Task item: Exclude images; transcribe the rest of the data exactly.

Records to process:
══════
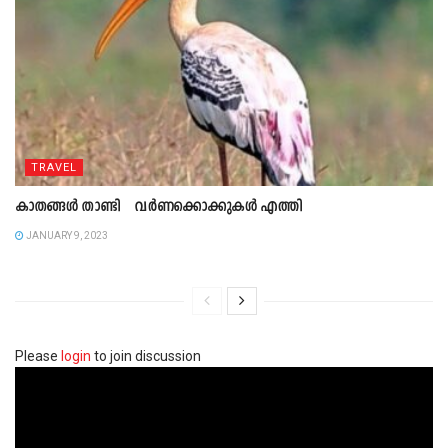
TRAVEL
കാതങ്ങൾ താണ്ടി വർണക്കൊക്കുകൾ എത്തി
JANUARY 9, 2023
Please
login
to join discussion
══════
Exercise output:
TRAVEL
കാതങ്ങൾ താണ്ടി വർണക്കൊക്കുകൾ എത്തി
JANUARY 9, 2023
Please
login
to join discussion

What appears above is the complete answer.